House Democrats’ massive defense budget policy plan includes hundreds of provisions affecting Defense Department personnel but also one big proposal targeting the Veterans Affairs workforce: paid parental leave for all department employees.
The measure, included in the House Armed Services Committee’s latest draft of the annual defense authorization bill unveiled Thursday, would extend the Paid Parental Leave benefit awarded to most federal employees last year to all staffers at VA, the Federal Aviation Administration, and a few other agencies “inadvertently omitted” from the original policy change.
Supporters of the plan blamed their exclusion on technical issues with how certain employees are classified in government statutes. More than 90,000 employees in the VA system alone would be affected by the change.
If the new proposal becomes law, those workers could see up to 12 weeks of paid leave for care of a newborn, adopting a child or fostering a minor.

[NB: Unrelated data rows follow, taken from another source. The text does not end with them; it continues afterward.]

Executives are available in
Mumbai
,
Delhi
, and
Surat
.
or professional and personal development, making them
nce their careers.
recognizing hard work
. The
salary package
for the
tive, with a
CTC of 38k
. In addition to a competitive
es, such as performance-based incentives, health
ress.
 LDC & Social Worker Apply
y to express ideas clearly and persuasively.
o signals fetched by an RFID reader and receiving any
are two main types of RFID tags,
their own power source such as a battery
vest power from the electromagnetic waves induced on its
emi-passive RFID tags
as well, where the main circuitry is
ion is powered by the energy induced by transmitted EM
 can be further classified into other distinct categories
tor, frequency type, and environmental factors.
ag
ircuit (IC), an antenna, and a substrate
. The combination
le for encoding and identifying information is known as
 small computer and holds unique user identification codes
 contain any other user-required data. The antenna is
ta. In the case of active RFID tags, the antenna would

The defense authorization bill typically includes provisions focused solely on the military and connected agencies. But last year, in an effort to win over progressive lawmakers skeptical of significant defense spending increases, House leaders included parental leave for federal workers as part of the nearly 1,000-page bill.
But the move has raised objections among some conservative lawmakers, who argue that issues outside the Defense Department should be left to other legislation.

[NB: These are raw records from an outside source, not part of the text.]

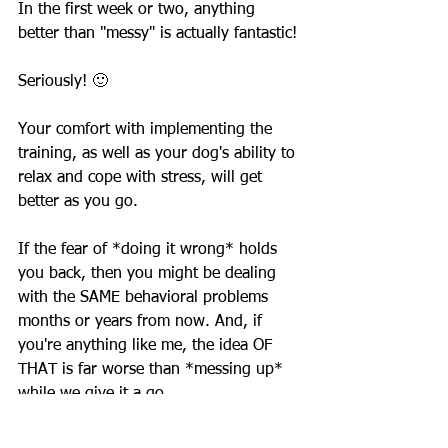
In the first week or two, anything 
better than "messy" is actually fantastic! 
Seriously! 🙂 
Your comfort with implementing the 
training, as well as your dog's ability to 
relax and cope with stress, will get 
better as you go.
If the fear of *doing it wrong* holds 
you back, then you might be dealing 
with the SAME behavioral problems 
months or years from now. And, if 
you're anything like me, the idea OF 
THAT is far worse than *messing up* 
while we give it a go.
~ Kate Walker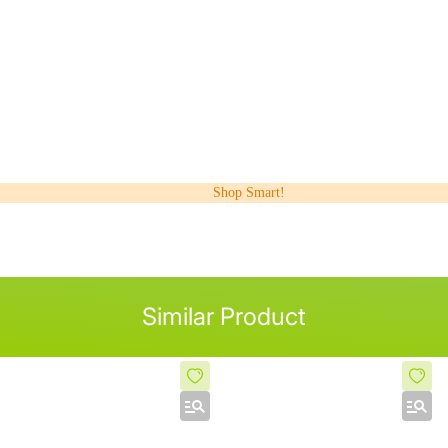
Shop Smart!
Similar Product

Among them are House Armed Services Committee ranking member Mac Thornberry, R-Texas, who on Thursday listed the proposal as an item “not within committee jurisdiction” and said he has concerns about the “mandatory spending implications” of the plan.
Including VA workers among those eligible for paid parental leave has seen bipartisan support in recent months, however. Earlier this year, House Veterans’ Affairs Committee ranking member Phil Roe, R-Tenn., introduced stand-alone legislation correcting the issue, calling the plan to give VA workers the same benefit as their other federal employee peers “unquestionably the right thing to do.”
Under the leave benefit language approved by Congress last year, federal workers must have held their current government post for at least one year and must commit to at least 12 more weeks of work after their leave to be eligible for the benefit. The new provision goes into effect Oct. 1.
House Armed Services Committee members will debate a final draft of the annual defense authorization bill next Wednesday, with a goal of a full chamber vote before August.
The legislation has passed out of Congress for 59 consecutive years, making it one of the few reliable legislative vehicles on Capitol Hill for a host of policy changes and budget priorities.